#### REQUIRED WORK:
A faithful, complete copy of the entries below is required, with images removed.

#### SOURCE MATERIAL:
■ ■ ■

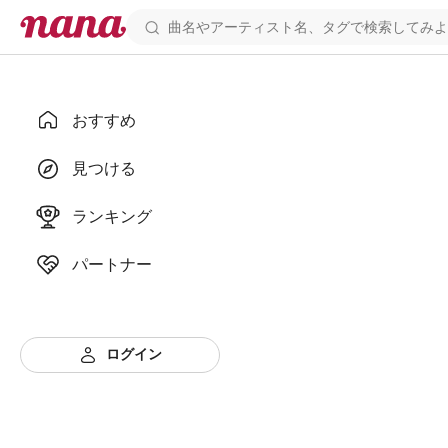
おすすめ
見つける
ランキング
パートナー
ログイン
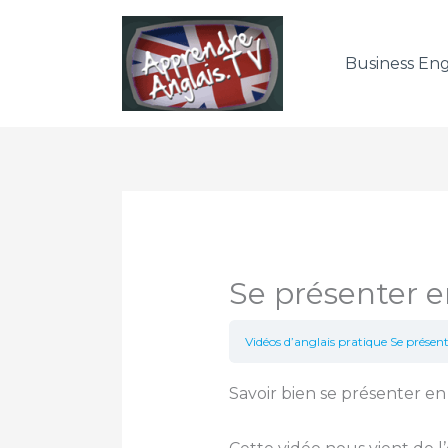
Aller
au
Business Eng
contenu
Se présenter e
Vidéos d’anglais pratique
Se présent
Savoir bien se présenter en 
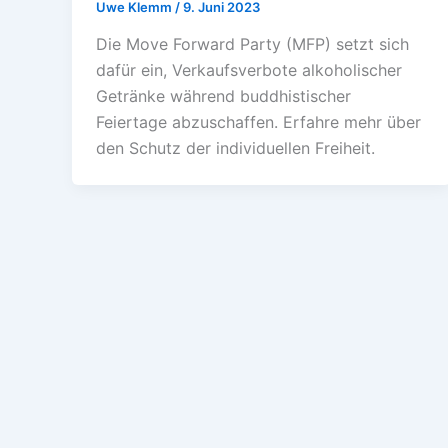
Uwe Klemm
/
9. Juni 2023
Die Move Forward Party (MFP) setzt sich
dafür ein, Verkaufsverbote alkoholischer
Getränke während buddhistischer
Feiertage abzuschaffen. Erfahre mehr über
den Schutz der individuellen Freiheit.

■ ■ ■

#### ANSWER SPACE:
おすすめ
見つける
ランキング
パートナー
ログイン
Aller
au
Business Eng
contenu
Se présenter e
Vidéos d’anglais pratique
Se présent
Savoir bien se présenter en 
Uwe Klemm
/
9. Juni 2023
Die Move Forward Party (MFP) setzt sich
dafür ein, Verkaufsverbote alkoholischer
Getränke während buddhistischer
Feiertage abzuschaffen. Erfahre mehr über
den Schutz der individuellen Freiheit.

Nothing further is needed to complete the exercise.